* PROBLEM DESCRIPTION *
Lines holding the word "ships" must be located in the listing below and copied.

* MATERIAL SUPPLIED *
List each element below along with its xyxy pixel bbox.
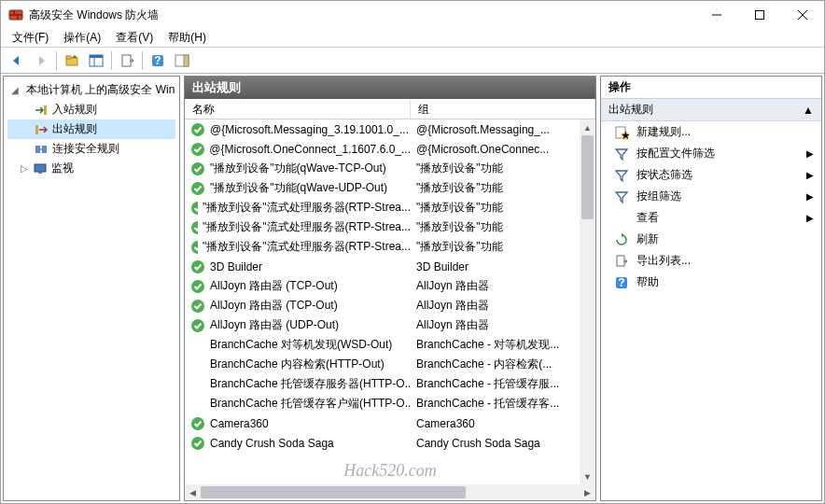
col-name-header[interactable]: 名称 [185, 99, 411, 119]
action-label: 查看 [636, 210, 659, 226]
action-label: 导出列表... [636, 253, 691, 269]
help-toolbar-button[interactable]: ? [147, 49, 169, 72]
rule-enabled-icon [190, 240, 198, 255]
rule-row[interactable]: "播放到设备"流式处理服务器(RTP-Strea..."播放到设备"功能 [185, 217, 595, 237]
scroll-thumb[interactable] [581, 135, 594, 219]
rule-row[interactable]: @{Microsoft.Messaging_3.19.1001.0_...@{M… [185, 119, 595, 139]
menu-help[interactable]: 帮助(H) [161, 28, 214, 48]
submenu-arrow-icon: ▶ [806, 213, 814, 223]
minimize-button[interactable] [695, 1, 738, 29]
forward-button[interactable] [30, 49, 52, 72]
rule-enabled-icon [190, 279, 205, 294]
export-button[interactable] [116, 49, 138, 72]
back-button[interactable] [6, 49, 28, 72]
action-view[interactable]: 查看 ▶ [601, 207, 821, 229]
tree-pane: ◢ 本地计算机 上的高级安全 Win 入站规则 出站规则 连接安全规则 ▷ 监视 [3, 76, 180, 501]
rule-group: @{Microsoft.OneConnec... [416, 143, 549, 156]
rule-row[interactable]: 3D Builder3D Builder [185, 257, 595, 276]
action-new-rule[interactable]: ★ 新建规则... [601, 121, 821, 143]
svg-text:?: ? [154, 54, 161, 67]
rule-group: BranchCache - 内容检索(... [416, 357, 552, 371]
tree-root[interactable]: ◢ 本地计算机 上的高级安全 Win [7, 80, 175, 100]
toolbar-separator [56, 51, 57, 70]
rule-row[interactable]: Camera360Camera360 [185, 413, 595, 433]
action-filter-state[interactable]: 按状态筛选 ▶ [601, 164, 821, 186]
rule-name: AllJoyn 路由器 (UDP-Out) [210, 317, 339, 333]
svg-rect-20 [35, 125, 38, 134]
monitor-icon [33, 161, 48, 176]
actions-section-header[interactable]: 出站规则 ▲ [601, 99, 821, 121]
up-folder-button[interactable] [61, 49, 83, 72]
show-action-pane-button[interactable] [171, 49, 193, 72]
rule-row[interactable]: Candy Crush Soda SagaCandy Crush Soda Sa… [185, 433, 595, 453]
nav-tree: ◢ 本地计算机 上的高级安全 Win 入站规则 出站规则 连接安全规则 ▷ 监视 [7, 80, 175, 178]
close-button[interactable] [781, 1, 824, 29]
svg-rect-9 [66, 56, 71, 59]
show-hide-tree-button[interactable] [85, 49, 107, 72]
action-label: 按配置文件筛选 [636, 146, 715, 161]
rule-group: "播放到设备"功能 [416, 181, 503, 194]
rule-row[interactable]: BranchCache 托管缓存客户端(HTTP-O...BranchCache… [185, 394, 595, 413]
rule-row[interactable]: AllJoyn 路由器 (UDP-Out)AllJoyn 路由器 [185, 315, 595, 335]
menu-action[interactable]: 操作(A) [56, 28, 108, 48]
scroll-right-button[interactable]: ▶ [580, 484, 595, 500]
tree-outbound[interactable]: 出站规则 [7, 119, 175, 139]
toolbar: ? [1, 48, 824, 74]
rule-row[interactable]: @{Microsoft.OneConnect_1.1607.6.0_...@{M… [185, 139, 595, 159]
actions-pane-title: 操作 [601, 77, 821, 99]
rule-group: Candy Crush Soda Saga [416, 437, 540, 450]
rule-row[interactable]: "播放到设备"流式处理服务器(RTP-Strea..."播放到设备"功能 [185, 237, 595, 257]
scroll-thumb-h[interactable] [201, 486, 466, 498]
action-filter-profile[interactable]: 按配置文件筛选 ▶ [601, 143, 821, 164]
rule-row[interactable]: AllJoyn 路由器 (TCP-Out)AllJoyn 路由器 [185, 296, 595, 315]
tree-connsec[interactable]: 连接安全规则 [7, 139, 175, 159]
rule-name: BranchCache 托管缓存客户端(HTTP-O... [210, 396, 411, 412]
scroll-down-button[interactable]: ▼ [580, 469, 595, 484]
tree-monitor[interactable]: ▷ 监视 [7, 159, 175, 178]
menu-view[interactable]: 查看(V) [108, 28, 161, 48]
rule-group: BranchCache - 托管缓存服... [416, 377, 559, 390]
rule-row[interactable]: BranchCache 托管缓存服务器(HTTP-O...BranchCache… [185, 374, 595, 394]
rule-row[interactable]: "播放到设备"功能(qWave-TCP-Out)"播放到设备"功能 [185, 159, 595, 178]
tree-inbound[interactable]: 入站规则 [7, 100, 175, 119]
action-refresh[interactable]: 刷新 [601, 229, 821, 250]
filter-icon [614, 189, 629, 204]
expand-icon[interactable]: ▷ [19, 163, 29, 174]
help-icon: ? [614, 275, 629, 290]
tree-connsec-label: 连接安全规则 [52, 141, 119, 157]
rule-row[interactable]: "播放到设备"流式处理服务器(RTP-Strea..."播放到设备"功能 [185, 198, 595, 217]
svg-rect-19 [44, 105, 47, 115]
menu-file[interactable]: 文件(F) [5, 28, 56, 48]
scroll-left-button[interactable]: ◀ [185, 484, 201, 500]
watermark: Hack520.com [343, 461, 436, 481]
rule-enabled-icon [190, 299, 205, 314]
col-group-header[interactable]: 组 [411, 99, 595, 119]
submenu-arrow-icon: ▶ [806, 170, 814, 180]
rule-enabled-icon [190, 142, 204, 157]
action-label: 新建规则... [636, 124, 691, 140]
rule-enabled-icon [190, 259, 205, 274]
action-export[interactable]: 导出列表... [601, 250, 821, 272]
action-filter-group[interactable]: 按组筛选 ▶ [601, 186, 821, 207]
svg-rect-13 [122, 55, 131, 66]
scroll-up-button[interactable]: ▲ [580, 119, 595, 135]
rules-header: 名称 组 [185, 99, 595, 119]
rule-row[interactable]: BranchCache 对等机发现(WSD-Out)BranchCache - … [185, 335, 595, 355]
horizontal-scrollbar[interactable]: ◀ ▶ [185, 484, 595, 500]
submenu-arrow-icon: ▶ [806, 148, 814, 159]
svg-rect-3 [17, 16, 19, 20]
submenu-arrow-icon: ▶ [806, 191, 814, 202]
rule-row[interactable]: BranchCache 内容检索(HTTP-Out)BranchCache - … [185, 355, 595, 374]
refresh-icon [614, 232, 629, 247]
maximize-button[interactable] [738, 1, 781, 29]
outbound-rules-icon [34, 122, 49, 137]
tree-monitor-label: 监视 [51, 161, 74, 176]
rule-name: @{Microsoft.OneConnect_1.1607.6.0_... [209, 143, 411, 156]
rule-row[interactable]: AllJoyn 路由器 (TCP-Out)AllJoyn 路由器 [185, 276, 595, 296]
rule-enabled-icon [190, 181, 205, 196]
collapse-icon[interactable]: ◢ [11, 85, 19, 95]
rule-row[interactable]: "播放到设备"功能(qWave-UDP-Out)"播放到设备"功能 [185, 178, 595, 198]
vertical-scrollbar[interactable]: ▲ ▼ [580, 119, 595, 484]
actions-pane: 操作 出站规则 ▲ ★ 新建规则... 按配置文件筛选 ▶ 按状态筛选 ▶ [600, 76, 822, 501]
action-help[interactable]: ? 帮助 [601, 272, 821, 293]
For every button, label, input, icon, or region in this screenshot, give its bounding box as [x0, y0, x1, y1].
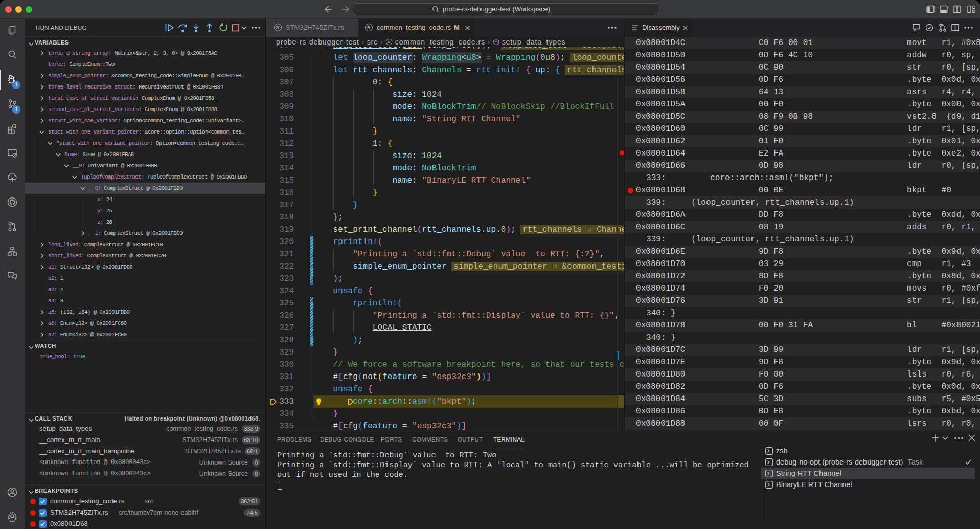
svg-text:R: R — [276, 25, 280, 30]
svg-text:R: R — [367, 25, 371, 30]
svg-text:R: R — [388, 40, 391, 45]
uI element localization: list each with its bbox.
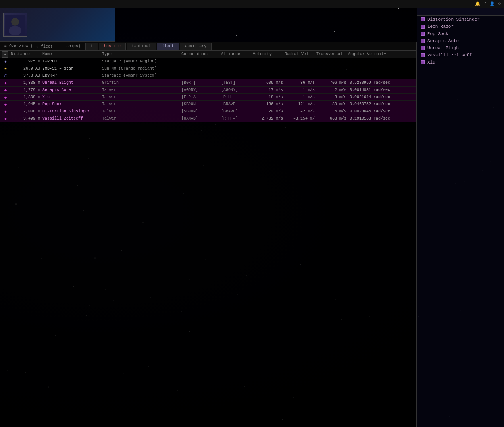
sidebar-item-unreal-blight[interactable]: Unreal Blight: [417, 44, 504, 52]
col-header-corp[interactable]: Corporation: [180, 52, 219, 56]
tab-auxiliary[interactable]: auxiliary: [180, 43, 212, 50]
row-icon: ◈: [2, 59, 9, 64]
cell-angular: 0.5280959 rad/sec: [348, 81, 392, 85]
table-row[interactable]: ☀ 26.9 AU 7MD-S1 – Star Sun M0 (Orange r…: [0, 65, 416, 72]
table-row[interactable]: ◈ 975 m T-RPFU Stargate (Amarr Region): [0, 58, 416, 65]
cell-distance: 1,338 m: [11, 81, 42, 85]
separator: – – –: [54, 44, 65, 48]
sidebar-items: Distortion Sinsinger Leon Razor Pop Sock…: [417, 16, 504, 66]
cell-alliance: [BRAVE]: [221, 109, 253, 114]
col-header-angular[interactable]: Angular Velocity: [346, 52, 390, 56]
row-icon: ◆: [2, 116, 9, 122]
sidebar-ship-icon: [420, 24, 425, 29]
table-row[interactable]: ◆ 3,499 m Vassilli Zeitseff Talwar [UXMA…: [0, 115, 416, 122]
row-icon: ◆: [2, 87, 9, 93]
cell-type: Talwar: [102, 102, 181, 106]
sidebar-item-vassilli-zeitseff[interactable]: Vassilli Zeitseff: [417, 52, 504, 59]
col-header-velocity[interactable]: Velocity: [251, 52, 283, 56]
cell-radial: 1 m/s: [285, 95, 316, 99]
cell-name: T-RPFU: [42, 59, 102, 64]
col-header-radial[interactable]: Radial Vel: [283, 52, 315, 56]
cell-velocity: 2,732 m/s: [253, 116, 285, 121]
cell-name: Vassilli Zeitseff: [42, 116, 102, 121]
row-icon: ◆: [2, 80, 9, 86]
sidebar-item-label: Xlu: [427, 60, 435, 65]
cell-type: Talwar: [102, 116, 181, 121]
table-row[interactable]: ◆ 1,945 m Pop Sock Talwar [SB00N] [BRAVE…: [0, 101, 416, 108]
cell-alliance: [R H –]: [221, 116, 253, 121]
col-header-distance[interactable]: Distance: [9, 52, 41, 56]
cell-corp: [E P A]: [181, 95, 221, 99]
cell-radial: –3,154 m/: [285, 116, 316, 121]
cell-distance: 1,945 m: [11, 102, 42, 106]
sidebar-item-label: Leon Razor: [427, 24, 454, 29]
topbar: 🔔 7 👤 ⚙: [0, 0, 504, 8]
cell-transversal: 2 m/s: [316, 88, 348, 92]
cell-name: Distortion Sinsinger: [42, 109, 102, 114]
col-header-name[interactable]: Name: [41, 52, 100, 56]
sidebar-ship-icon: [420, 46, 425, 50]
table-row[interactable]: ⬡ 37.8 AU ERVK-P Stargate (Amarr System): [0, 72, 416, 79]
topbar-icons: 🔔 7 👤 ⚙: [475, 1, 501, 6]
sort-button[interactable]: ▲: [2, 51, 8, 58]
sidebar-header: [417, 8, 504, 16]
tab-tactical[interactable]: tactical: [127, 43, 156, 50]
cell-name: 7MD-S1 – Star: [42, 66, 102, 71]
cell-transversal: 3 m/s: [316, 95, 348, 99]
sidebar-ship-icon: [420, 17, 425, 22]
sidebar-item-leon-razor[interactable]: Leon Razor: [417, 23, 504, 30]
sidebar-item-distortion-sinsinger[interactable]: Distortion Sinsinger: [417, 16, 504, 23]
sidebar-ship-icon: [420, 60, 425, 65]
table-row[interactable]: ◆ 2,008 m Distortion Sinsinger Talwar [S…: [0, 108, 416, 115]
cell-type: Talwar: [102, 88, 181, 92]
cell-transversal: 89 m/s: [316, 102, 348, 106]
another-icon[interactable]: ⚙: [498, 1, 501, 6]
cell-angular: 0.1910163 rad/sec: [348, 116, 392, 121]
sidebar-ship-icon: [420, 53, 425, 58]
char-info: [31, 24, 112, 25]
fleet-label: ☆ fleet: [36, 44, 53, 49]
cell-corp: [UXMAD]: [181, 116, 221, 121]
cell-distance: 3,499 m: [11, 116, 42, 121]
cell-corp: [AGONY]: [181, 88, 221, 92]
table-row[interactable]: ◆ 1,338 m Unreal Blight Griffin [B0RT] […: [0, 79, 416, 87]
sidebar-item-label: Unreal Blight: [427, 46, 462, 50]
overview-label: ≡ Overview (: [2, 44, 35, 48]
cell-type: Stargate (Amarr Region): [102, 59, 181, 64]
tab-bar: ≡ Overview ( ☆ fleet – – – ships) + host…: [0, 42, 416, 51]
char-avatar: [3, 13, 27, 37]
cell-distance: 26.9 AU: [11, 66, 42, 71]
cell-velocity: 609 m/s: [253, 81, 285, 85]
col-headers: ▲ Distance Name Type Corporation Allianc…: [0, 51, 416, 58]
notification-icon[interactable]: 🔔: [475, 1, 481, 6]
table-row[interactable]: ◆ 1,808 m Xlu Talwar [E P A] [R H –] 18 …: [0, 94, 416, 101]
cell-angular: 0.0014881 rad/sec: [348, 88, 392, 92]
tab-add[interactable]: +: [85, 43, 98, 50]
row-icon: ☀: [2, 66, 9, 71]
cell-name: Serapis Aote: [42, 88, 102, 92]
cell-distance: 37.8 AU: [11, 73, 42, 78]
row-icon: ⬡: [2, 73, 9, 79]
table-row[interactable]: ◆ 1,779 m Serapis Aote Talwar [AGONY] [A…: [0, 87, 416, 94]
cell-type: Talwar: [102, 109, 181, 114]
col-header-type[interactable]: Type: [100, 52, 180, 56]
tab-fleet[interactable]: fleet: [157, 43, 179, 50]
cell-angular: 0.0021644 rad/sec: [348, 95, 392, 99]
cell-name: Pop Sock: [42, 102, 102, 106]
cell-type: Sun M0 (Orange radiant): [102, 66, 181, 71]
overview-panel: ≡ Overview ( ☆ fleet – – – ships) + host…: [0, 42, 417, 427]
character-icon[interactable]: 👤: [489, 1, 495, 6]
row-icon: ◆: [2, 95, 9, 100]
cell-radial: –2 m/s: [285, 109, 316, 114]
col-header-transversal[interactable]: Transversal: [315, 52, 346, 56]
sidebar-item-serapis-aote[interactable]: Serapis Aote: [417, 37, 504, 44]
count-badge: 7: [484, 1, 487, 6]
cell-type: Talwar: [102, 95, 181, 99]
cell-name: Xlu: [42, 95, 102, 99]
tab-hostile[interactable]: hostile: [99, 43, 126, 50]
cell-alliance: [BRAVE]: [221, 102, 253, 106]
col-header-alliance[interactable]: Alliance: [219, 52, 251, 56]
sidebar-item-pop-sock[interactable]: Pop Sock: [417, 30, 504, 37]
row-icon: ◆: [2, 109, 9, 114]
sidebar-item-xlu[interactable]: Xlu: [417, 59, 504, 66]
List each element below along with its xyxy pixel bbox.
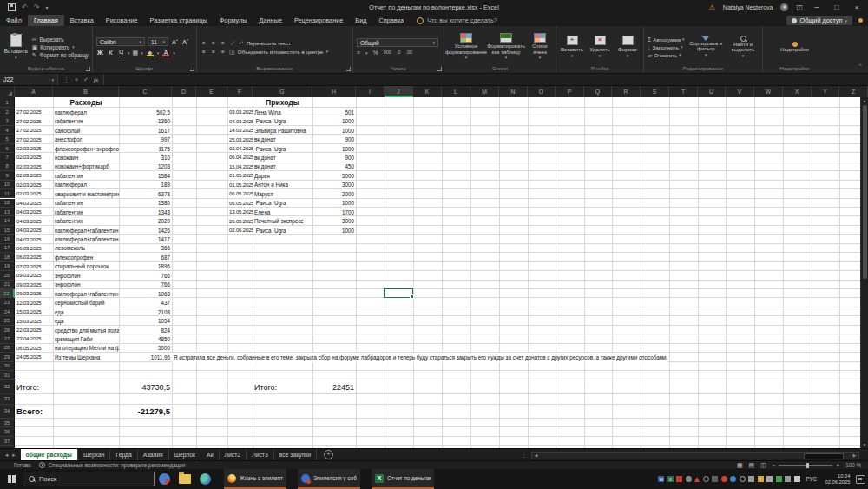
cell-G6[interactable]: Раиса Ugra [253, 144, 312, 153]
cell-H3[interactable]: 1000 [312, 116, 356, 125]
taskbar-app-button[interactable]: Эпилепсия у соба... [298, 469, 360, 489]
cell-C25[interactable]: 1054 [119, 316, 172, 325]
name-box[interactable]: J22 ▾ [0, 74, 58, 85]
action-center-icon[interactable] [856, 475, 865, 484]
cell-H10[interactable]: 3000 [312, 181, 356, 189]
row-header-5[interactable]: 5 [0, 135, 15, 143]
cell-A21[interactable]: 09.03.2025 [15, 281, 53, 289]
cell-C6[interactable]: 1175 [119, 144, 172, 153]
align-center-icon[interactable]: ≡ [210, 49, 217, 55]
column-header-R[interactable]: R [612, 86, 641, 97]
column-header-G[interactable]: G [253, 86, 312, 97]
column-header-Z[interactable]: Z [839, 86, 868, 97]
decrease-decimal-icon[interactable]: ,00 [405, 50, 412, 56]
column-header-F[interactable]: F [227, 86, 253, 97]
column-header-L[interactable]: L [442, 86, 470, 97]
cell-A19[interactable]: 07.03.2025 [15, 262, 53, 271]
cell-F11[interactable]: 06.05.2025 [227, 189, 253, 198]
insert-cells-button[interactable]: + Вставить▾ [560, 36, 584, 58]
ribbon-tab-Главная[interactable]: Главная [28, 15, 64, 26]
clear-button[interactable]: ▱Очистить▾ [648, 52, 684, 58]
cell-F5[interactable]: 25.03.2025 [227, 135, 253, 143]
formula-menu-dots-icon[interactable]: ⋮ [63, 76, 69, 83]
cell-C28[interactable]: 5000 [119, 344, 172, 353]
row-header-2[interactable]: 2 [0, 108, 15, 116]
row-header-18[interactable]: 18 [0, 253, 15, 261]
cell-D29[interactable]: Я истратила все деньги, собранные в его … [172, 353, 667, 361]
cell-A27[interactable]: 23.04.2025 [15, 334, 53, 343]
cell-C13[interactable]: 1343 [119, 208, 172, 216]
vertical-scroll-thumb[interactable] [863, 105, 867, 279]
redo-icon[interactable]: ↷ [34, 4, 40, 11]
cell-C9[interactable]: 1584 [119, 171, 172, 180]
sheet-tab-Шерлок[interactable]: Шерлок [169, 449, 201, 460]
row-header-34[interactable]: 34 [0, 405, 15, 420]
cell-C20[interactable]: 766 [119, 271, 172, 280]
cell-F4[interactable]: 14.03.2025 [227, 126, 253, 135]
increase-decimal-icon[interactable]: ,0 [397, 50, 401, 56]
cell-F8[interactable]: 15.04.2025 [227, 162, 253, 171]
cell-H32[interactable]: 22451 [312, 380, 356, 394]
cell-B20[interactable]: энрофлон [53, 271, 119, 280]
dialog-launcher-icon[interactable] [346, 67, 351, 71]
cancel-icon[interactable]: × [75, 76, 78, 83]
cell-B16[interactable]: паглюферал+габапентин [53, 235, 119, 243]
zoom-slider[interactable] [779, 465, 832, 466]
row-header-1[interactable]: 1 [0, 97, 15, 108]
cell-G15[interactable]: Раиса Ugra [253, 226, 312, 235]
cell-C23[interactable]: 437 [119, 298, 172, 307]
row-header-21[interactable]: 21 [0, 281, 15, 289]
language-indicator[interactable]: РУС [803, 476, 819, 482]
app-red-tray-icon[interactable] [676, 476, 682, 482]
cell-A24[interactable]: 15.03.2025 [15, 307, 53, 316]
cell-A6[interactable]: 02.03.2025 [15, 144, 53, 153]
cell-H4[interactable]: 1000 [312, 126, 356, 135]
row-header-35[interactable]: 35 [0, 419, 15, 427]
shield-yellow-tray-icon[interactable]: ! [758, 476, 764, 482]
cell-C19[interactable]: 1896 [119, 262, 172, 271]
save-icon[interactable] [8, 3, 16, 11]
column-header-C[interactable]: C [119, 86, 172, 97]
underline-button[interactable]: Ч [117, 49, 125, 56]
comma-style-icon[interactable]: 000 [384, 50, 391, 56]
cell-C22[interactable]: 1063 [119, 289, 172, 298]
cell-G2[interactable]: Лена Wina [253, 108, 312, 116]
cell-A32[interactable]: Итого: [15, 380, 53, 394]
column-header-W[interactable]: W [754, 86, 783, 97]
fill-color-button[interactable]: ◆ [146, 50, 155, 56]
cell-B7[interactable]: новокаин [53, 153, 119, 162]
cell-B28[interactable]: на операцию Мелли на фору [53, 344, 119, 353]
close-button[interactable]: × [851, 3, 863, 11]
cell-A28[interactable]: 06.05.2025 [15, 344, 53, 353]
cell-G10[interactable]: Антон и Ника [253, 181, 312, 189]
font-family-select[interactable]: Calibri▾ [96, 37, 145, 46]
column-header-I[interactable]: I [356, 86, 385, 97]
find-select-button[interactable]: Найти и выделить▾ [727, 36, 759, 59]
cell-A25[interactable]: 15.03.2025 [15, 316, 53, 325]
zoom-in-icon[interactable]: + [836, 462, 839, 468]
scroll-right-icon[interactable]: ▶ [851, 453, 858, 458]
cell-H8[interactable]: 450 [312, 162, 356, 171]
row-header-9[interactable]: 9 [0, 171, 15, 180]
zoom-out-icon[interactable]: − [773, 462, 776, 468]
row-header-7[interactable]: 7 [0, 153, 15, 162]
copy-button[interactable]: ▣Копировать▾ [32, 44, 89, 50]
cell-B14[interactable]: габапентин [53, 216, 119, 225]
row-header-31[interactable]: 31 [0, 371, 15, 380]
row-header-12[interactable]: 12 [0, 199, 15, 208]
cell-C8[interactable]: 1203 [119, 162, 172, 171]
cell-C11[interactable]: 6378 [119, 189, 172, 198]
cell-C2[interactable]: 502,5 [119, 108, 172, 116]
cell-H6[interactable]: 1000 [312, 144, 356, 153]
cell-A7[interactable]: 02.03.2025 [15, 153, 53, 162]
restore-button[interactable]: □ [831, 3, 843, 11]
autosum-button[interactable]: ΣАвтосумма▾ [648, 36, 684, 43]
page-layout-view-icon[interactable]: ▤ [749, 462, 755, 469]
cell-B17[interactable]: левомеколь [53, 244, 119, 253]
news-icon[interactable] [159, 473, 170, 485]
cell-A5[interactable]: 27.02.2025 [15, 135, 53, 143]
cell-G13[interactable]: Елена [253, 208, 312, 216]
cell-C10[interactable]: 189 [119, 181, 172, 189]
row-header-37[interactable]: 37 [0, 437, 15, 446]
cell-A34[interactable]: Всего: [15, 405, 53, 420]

* TASK OUTPUT *
tab-bar: ≡ Overview ( ☆ fleet – – – ships) + host…: [0, 42, 416, 51]
overview-panel: ≡ Overview ( ☆ fleet – – – ships) + host…: [0, 42, 417, 427]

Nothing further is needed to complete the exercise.